= Salerno (photograph) =

Photograph by Andreas Gurksy

Salerno, also known as Salerno I, is a colour photograph created by German photographer Andreas Gursky in 1990. The picture marked a turning point in the artist's work.

==History and description==
After departing from the initial influence of Bernd and Hilla Becher, Gursky started depicting large, epic landscapes, sometimes dwarfing human presence, in the 1980s. The current photograph marks a shift in the creative direction of the artist, when he started digitally manipulating his photographs.

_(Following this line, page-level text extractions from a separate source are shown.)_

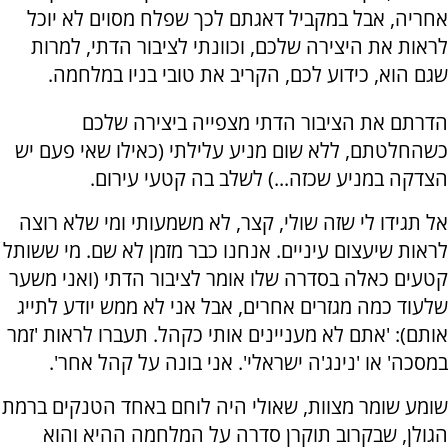
אחריה, אבל במקביל דאגתם לכך שפלח מסוים לא יוכל
לראות את היצירה שלכם, וכוונתי לציבור הדתי, למרות
שגם הוא, כידוע לכם, הקריב את טובי בניו במלחמה.
הדרתם את הציבור הדתי מצפייה ביצירה שלכם
כשהחלטתם, ללא שום מניע עלילתי (כאילו שאי פעם יש
הצדקה במניע שכזה...) לשלב בה קטעי עירום.
אל תגידו לי שזה שולי, קצר, לא משמעותי ומי שלא רוצה
לראות שיעצום עיניים. אנחנו כבר מזמן לא שם. מי ששותל
קטעים כאלה בסדרה שלו אומר לציבור הדתי (ואני משער
שלעוד כמה מגזרים אחרים, אבל אני לא ממש יודע לתייג
אותם): 'אתם לא מעניינים אותי כקהל. תעברו לראות 'זמר
במסכה' או 'נינג'ה ישראלי'. אני בונה על קהל אחר'.
שומע שומר מצוות, שאולי היה לוחם באחד הטנקים ברמת
הגולן, שבקרוב תוקרן סדרה על המלחמה ההיא והוא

This picture of the port of Salerno, south Italy, is impressive in its scale, which seems reminiscent of the 19th century landscape painters.

The picture depicts the busy port of Salerno, with his ships and a large amount of multicolored vehicles and other cargo awaiting transport, while the small houses are also visible, and the surrounding mountains, at the background. According to Finn Blythe: "Juxtaposing size with detail: the multi-colour cargo awaiting transit, the bustling port and miniature houses, each section of the photograph offers up its own depth that demands hours of individual inspection. This is a constant for Gursky, whose photographs hover between micro and macro both in terms of perspective: the enormous image with microscopic detail, and theme: the local place that reveals a universal zeitgeist of modernity."

From this point, Gursky pictures started to use a large-scale, high-resolution format of human made creations, like airports, stock exchanges, buildings, landscapes, often omitting or downplaying human presence, which have been a constant of his work. Gursky stated on this picture: "I saw immediately that pattern, that pictorial density, that industrial aesthetic. This image became an important piece for me, a turning point. It opened up a new sense of possibility, stylistically and thematically. I tried photographing other ports, but I realised that wasn't what had made the Salerno image work. It was the balance between great scale and a huge amount of sharp detail."

==Public collections==
A print of the photograph, with the dimensions of 170.18 cm by 205.11 cm, is held at the San Francisco Museum of Modern Art.